Let me give you a thought experiment then just to end with. Let’s say that aliens, like Independence Day, do land at some point in the next hundred years and before they destroy humanity they want to know and they want to ask you two specifically what does it mean to be human? So we’re not asking for theories now, we are asking you, Nick, and you, Phil; what does it mean to be human? You first, Nick.
NS: If that question means, what does it mean to be human different from other species, other forms of life, I would guess I would say, concretely, it is probably eating with somebody. Not just the process of consuming food but the sociality and the openness and the physicality of sharing a meal. Roger Scruton, a conservative philosopher, was very good on this about how for humans, eating is not simply a matter of consumption and getting stuff inside us, it is a profoundly social, relational process. It’s a form of – to slip into theological language – of communion. I think that is quintessentially human.
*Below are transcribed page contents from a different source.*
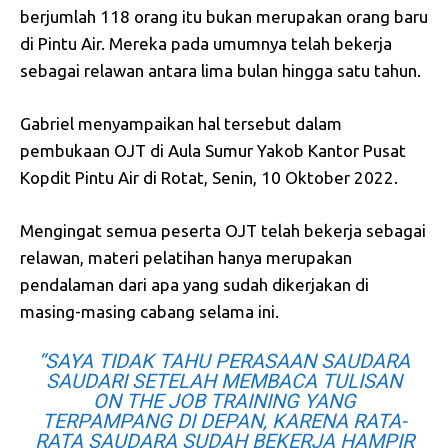
berjumlah 118 orang itu bukan merupakan orang baru
di Pintu Air. Mereka pada umumnya telah bekerja
sebagai relawan antara lima bulan hingga satu tahun.
Gabriel menyampaikan hal tersebut dalam
pembukaan OJT di Aula Sumur Yakob Kantor Pusat
Kopdit Pintu Air di Rotat, Senin, 10 Oktober 2022.
Mengingat semua peserta OJT telah bekerja sebagai
relawan, materi pelatihan hanya merupakan
pendalaman dari apa yang sudah dikerjakan di
masing-masing cabang selama ini.
“SAYA TIDAK TAHU PERASAAN SAUDARA
SAUDARI SETELAH MEMBACA TULISAN
ON THE JOB TRAINING YANG
TERPAMPANG DI DEPAN, KARENA RATA-
RATA SAUDARA SUDAH BEKERJA HAMPIR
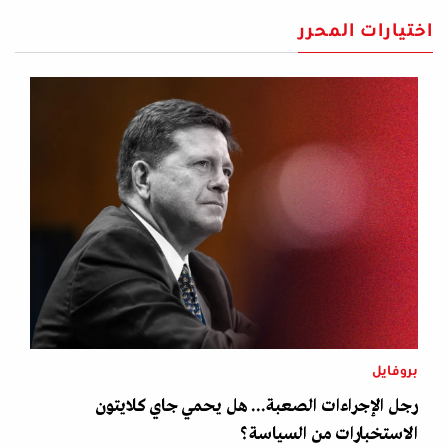
اختيارات المحرر
بروفايل
رجل الإجراءات الصعبة... هل يحمي جاي كلايتون
الاستخبارات من السياسة؟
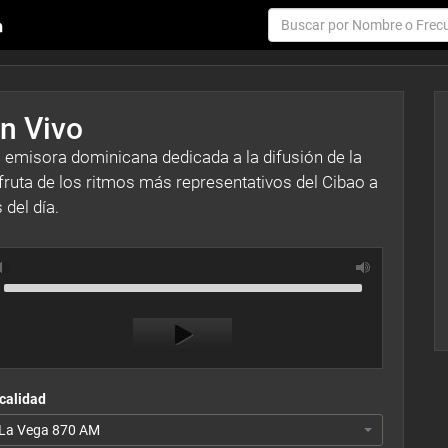
n Vivo
emisora dominicana dedicada a la difusión de la
sfruta de los ritmos más representativos del Cibao a
 del día.
Use
Audio
Up/Down
Player
Arrow
keys
to
increase
or
calidad
decrease
La Vega 870 AM
volume.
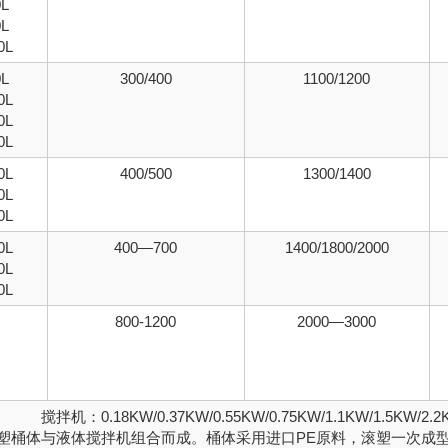
0L
0L
0L
0L
300/400
1100/1200
0L
0L
0L
0L
400/500
1300/1400
0L
0L
0L
400—700
1400/1800/2000
0L
0L
800-1200
2000—3000
搅拌机：0.18KW/0.37KW/0.55KW/0.75KW/1.1KW/1.5KW/2.2
塑桶体与液体搅拌机组合而成。桶体采用进口PE原料，滚塑一次成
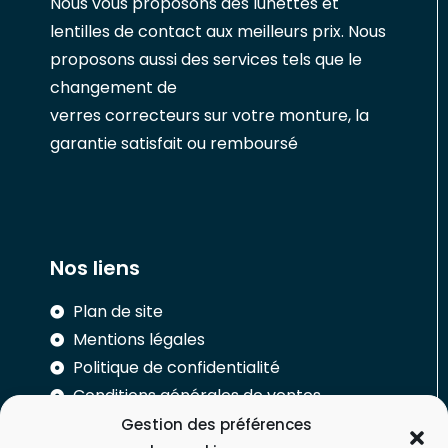
Nous vous proposons des lunettes et
lentilles de contact aux meilleurs prix. Nous
proposons aussi des services tels que le
changement de
verres correcteurs sur votre monture, la
garantie satisfait ou remboursé
Nos liens
Plan de site
Mentions légales
Politique de confidentialité
Conditions générales de ventes
Gestion des préférences
Réalisation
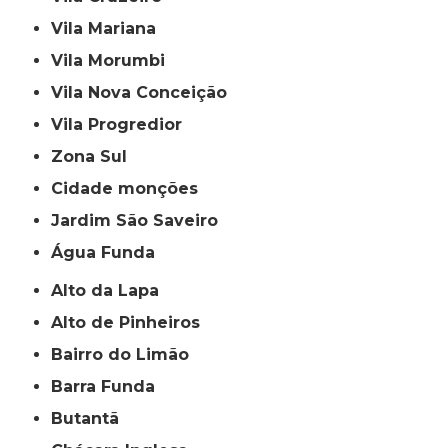
Vila Mariana
Vila Morumbi
Vila Nova Conceição
Vila Progredior
Zona Sul
cidade monções
jardim São Saveiro
Água Funda
Alto da Lapa
Alto de Pinheiros
Bairro do Limão
Barra Funda
Butantã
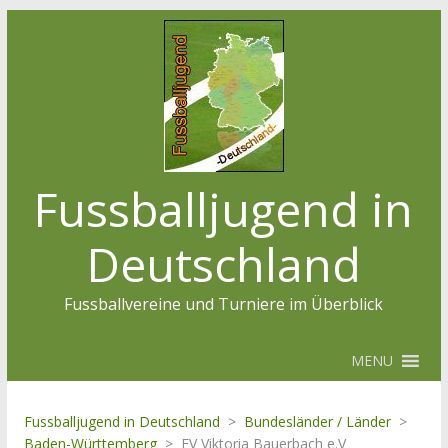
Fussballjugend in
Deutschland
Fussballvereine und Turniere im Überblick
MENU
Fussballjugend in Deutschland
>
Bundesländer / Länder
>
Baden-Württemberg
>
FV Viktoria Bauerbach e.V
PB: Well, you’d said it for me, Nick, because that is exactly what I would say; it’s lived social experience. I think what we too easily fall into is expecting that biology, in particular, is going to answer that question. That it will say this is what the human is. And everything we have discovered in biology makes that less and less probable. It dissolves the boundaries rather than brings them into focus. We are not going to find the answer there. I think it is absolutely in lived experience where the answer lies.
AK: Well I think we’ve done it. I think we have, as I hoped we would, definitely answer the question of what it means to be human. Thank you so much for watching The Big Conversation, my guests today have been Nick Spencer and Philip Ball. You might have your own views on what it means to be human but certainly we’ve had some good ideas today and I hope you don’t mind.